Within the records that follow, find every line containing the string "Investoren". Copy those lines.
━━━ GIVEN RECORDS ━━━
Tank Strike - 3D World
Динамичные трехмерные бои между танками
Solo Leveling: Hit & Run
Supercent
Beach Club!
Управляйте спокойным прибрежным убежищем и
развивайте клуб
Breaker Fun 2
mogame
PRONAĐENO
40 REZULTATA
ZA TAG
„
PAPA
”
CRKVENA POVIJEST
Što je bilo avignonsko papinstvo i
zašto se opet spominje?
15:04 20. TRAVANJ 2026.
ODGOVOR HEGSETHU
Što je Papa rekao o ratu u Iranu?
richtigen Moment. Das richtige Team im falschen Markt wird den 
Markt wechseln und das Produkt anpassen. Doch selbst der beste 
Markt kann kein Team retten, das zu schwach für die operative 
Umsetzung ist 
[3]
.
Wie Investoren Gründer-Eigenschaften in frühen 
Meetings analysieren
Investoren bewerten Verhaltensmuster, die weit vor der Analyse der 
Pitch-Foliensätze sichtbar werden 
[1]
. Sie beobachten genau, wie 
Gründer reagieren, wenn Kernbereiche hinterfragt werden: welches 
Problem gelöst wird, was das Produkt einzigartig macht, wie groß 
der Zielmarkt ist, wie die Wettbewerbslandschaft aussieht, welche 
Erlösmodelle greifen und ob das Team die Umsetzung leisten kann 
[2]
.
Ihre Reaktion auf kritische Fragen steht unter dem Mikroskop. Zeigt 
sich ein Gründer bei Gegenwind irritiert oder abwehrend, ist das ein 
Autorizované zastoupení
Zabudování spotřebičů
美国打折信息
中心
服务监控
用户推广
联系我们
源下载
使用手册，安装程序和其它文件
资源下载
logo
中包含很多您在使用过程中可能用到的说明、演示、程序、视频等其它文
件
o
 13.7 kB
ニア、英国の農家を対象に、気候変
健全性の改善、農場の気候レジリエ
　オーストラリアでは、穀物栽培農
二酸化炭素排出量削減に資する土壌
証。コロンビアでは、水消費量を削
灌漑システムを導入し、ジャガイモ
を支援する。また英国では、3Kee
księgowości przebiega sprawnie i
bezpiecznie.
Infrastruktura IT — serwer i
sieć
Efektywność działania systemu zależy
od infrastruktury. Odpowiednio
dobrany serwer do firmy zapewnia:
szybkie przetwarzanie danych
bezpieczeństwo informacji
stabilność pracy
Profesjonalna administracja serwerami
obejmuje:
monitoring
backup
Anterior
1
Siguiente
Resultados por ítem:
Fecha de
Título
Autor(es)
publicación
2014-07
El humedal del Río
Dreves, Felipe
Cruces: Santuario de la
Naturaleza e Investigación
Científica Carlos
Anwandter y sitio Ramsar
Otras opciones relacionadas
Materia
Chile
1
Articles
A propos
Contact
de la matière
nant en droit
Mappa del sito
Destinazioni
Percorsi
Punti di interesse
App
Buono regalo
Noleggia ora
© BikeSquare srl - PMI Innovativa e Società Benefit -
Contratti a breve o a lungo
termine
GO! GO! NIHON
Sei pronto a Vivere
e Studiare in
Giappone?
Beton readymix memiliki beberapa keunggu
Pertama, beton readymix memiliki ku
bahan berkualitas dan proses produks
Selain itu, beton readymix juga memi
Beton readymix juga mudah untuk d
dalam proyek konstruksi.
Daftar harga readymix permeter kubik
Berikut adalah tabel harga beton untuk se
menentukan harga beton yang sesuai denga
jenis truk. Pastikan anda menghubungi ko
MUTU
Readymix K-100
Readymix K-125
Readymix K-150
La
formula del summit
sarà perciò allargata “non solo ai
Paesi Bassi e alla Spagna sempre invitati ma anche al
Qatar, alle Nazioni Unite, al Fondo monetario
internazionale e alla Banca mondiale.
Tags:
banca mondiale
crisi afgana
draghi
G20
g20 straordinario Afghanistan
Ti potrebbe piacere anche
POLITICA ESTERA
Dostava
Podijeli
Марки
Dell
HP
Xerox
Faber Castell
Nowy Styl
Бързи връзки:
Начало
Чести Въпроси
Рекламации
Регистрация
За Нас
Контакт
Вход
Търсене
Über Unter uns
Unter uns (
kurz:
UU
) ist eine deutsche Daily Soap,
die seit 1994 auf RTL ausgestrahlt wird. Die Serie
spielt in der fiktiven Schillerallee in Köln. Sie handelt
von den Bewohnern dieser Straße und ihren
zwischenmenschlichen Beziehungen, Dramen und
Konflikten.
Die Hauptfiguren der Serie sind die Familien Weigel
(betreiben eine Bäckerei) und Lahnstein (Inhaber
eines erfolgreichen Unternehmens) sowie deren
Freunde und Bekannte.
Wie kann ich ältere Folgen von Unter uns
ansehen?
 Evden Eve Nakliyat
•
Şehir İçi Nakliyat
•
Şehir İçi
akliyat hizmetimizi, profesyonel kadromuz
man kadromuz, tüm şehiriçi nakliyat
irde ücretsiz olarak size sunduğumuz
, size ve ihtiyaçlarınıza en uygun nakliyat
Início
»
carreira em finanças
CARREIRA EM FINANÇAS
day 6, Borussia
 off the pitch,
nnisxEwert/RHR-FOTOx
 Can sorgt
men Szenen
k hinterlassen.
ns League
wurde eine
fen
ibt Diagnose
━━━
### WRITTEN RESPONSE
Wie Investoren Gründer-Eigenschaften in frühen 
Investoren bewerten Verhaltensmuster, die weit vor der Analyse der 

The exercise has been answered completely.